> _Exercise_: Every record here must be copied exactly, except for the images it holds.

..............................

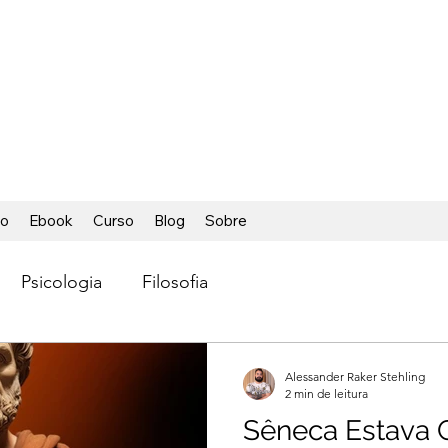
ÁCIL
ca foi tão fácil
io
Ebook
Curso
Blog
Sobre
Psicologia
Filosofia
Alessander Raker Stehling
2 min de leitura
Sêneca Estava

..............................

> _Task response_:
ÁCIL
ca foi tão fácil
io
Ebook
Curso
Blog
Sobre
Psicologia
Filosofia
Alessander Raker Stehling
2 min de leitura
Sêneca Estava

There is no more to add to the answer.